The Durham Boys and Girls Club serves about 85 children and teens ages 6–18 from the inner city of Durham throughout the year with after-school programming, summer camp, and teen nights. Through basketball, reading, coloring, and checkers, the police collaboration has become one of the most popular ways for both the kids and the officers to spend time blowing off steam together, according to the club’s Executive Director, Joshua Dorsette.

“It’s a really good opportunity because it helps the officers build a relationship with the community,” he said. While different officers will rotate in and out as their schedules allow, one officer in particular, Officer Jennifer, has made it a point to come more often than most, Dorsette said.

“She’ll stop by on her way to work just to say ‘hi’ and check in on her little group of kids,” he said. “It means a lot to them.”

It’s blossomed into a growing partnership that will continue throughout the summer and into next year, with an intramural basketball team with officers in the works.

The program is already making a difference in the lives of youth in the area.

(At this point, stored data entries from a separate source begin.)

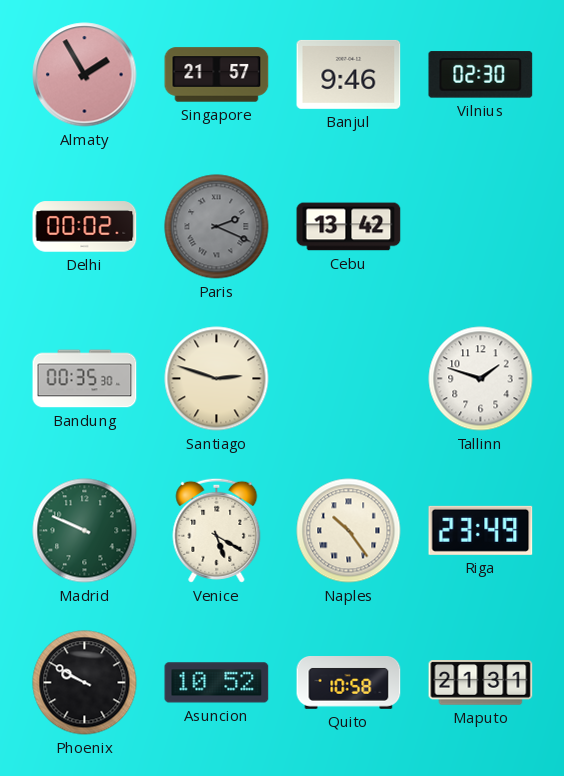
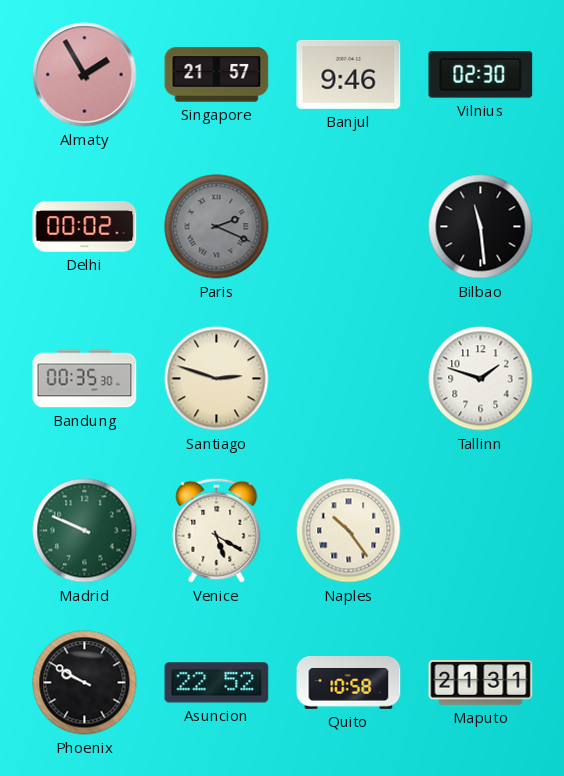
Cebu: 13:42 -> none
Bilbao: none -> 11:29
Riga: 23:49 -> none
Asuncion: 10:52 -> 22:52
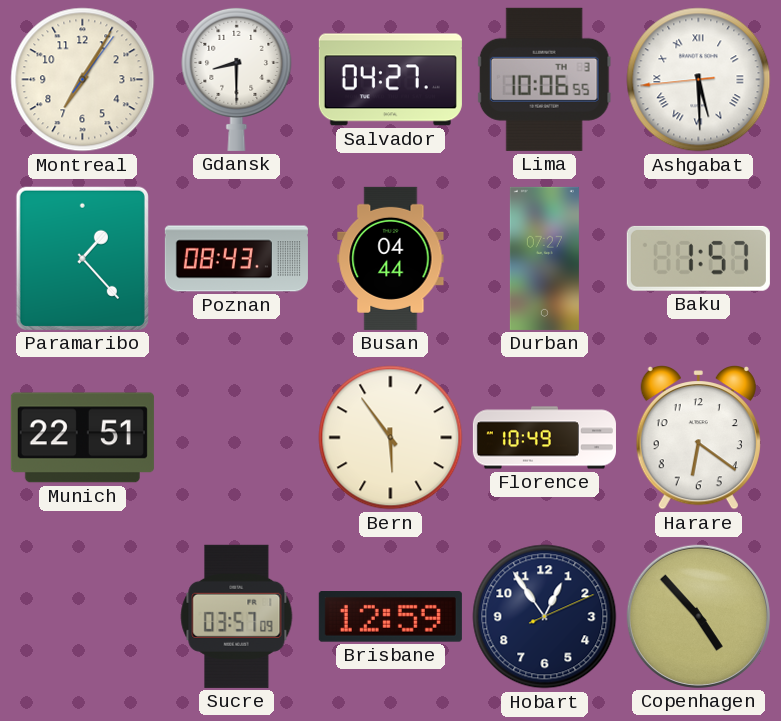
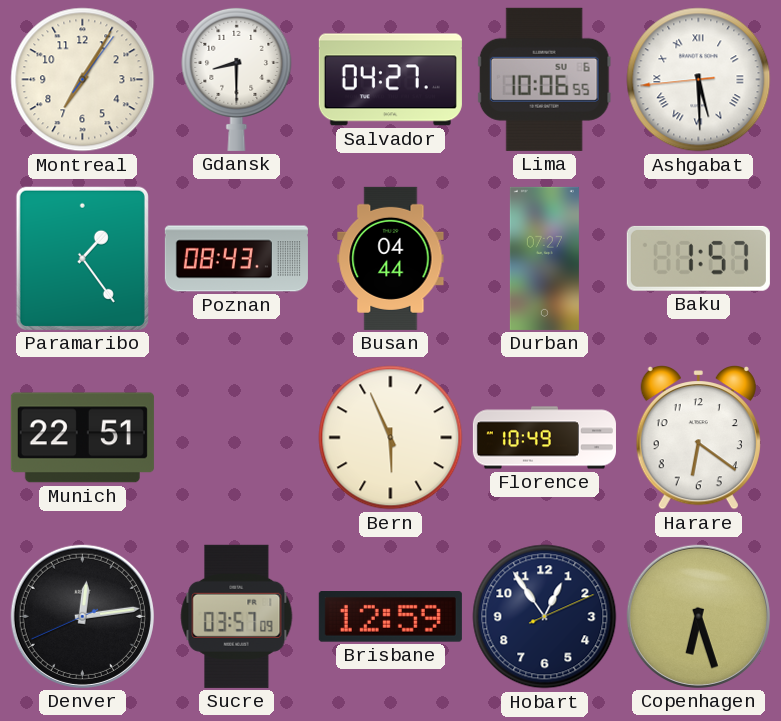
Lima date: TH 3 -> SU 6
Paramaribo: 1:23 -> 1:24
Bern: 5:54 -> 5:56
Denver: none -> 12:13
Copenhagen: 4:53 -> 6:27
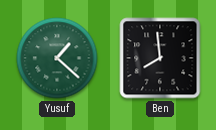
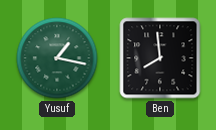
Yusuf: 1:22 -> 1:17
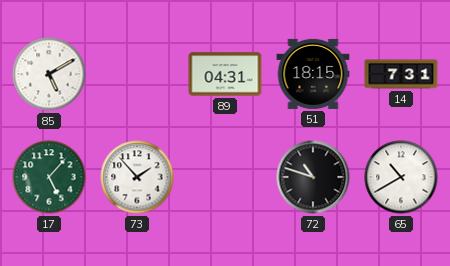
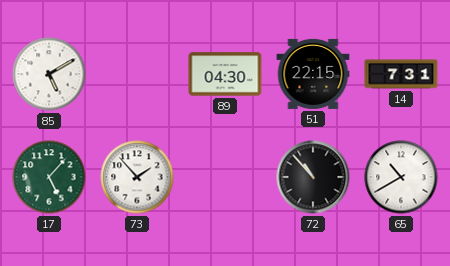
89: 04:31 -> 04:30
51: 18:15 -> 22:15
72: 10:48 -> 10:53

Tamia Williams, a former club member who recently graduated high school, said she’s seen firsthand how the engagement with officers and the younger children has changed how they view one another.

“At first, they said they were kind of scared when the officers came in,” said Williams, who will be attending Johnson C. Smith University in the fall and studying education after being inspired by working with kids in the club since sixth grade. “It was helpful and informational for them. They know what’s going to happen if they do bad things in life.”

More importantly, some of them have found new friends or mentors in the officers, or have gained interest in a future career in law enforcement.

“We hold break-out sessions to talk about leadership and other topics depending on the ages of the kids,” Dorsette said. “We talk about healthy habits and staying off drugs. The kids learn about what it takes to be a police officer—and now some of them want to be one.”

It’s this positive interaction that Mock had in mind when he started the program a year ago.

“We’re coming in as parents, not as law enforcement,” he said. “I told my officers to just go in and be yourself: be a parent, be a friend. Just talk and let them know you care.”

Mock said other districts have caught wind of the program and are interested in replicating it in other areas since they believe investing in youth centers such as The Salvation Army Boys and Girls Clubs can help lower crime rates, among other benefits.

Dorsette is hoping it will catch on far beyond Durham, too.

“We just had another officer-involved shooting in the community recently,” Dorsette said. “If we could get this [program] out more, it could be huge for the greater community. It was really easy to do. It was just a matter of someone stepping up, thinking positively and wanting to make a difference.”